■ Records supplied ■
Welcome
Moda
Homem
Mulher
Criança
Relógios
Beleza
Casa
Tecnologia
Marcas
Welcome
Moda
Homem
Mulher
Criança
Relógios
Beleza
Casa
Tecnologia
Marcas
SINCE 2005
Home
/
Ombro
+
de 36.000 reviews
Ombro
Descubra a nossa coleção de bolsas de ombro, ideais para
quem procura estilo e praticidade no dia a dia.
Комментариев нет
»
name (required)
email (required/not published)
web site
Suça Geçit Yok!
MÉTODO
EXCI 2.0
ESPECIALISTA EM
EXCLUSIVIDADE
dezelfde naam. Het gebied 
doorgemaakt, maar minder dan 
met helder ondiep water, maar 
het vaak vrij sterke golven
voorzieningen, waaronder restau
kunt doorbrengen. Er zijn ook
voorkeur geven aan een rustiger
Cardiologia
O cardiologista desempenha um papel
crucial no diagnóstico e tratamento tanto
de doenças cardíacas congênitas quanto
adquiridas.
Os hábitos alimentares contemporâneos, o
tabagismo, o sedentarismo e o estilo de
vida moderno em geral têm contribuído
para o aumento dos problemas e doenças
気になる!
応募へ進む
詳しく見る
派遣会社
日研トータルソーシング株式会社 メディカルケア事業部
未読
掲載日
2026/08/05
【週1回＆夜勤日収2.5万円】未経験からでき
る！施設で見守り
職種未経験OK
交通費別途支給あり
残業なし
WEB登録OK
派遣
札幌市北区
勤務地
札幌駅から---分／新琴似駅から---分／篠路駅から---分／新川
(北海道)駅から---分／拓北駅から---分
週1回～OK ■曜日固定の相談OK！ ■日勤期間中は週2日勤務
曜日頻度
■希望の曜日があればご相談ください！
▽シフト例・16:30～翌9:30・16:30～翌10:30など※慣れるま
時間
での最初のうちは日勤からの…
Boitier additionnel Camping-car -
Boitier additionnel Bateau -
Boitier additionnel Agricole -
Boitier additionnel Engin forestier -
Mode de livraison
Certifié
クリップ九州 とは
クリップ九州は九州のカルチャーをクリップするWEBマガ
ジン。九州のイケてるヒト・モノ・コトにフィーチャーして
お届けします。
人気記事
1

■ What you should do ■
From the data, list each line in which the string "required" appears.

■ Response below ■
name (required)
email (required/not published)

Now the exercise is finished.